Lexical verbs form an open class

We know that lexical words are the main carriers of meaning in a spoken utterance or written sentence. They are the most numerous type of word and they are all members of open classes, i.e. more lexical words can be invented and added – in principle, there is no upper limit.

Like nouns, adjectives and adverbs, lexical verbs constitute an open class. Hence the membership of the class can increase as new verbs are coined and added. Relatively newly added (or used-again) verbs include:

  • Refudiate: used loosely to mean ‘reject’. [Came to the world’s attention when Sarah Palin (9th Governor of Alaska) used the word in a Twitter message in 2010.]
  • De-friend: to remove someone from your social networking site, such as Facebook.
  • Chillax: to calm down and relax.
  • Catastrophize: to blow something out of all proportion.

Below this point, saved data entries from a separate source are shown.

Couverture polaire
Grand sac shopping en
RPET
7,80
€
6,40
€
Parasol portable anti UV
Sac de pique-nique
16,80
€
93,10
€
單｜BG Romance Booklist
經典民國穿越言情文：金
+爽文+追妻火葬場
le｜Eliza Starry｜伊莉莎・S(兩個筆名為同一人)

Semantics of lexical verbs

We have noted elsewhere (see Verbs) that, semantically, lexical verbs represent actions, events and states, e.g.

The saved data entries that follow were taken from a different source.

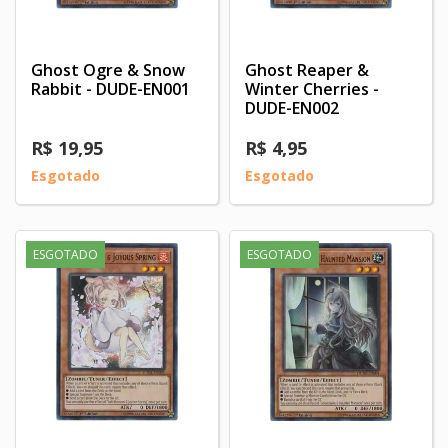
Ghost Ogre & Snow
Ghost Reaper &
Rabbit - DUDE-EN001
Winter Cherries -
DUDE-EN002
R$ 19,95
R$ 4,95
Esgotado
Esgotado
ESGOTADO
ESGOTADO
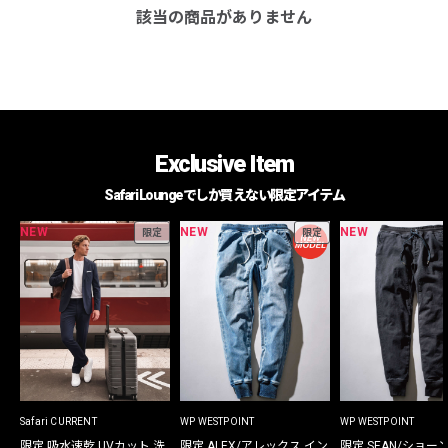
該当の商品がありません
Exclusive Item
Safari Loungeでしか買えない限定アイテム
NEW
NEW
NEW
限定
限定
Safari CURRENT
WP WESTPOINT
WP WESTPOINT
限定 吸水速乾 UVカット 洗
限定 ALEX/アレックス イン
限定 SEAN/ショー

Craig bought a North Face jacket [action]
the pears ripened on the tree [event]
I suppose you’re right [state]

Syntactic role of lexical verbs

Lexical verbs can only function as main verbs (see Verbs). Therefore, syntactically, they assume the central part of a clause. They either appear as (1) a single-word verb phrase or (2) in final position of verb phrases, e.g.

Single-word verb phrase

verb phrase

Chen

laughed

at him for several minutes

they

gave

the tickets away

I think you know

Final position of verb phrase

verb phrase

Chen

could be laughing for hours

they

should give the tickets to me
I might have thought about that again

Morphological form of lexical verbs

According to English morphology, the base form of a lexical verb can be inflected (i.e. altered through the addition of an affix) to yield four further verb forms (Table 1).

no.

verb form

examples
1 BASE (simple present) walk push sing
2 3RD PERSON PRESENT (-s form) walks pushes sings
3 PAST (simple past) walked pushed sang
4 ED-PARTICIPLE (past participle) walked pushed sung
5 ING-PARTICIPLE (present participle) walking pushing singing

Table 1. English Verb Forms

Infinitive

Another verb form is often added to the list in Table 1 – the infinitive. This form of the verb is easily recognized because a to precedes the base form, e.g.

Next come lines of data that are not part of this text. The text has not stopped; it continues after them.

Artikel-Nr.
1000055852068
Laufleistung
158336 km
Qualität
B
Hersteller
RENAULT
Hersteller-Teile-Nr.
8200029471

I told her to wait in the office
to kick the ball was silly
it’s hard to think clearly
Anne and Carl came to watch the play

Time distinctions

Morphologically, lexical verbs make distinctions related to just two aspects of time (tenses): the present and the past.

present time

The simple present (base form) and the 3rd person present (-s form) are frequently used refer to the present time, e.g.

I push the stroller quite quickly
she walks non-stop
we sing in a local choir
there goes the bus

past time

The simple past tense is frequently used to refer to past time, e.g.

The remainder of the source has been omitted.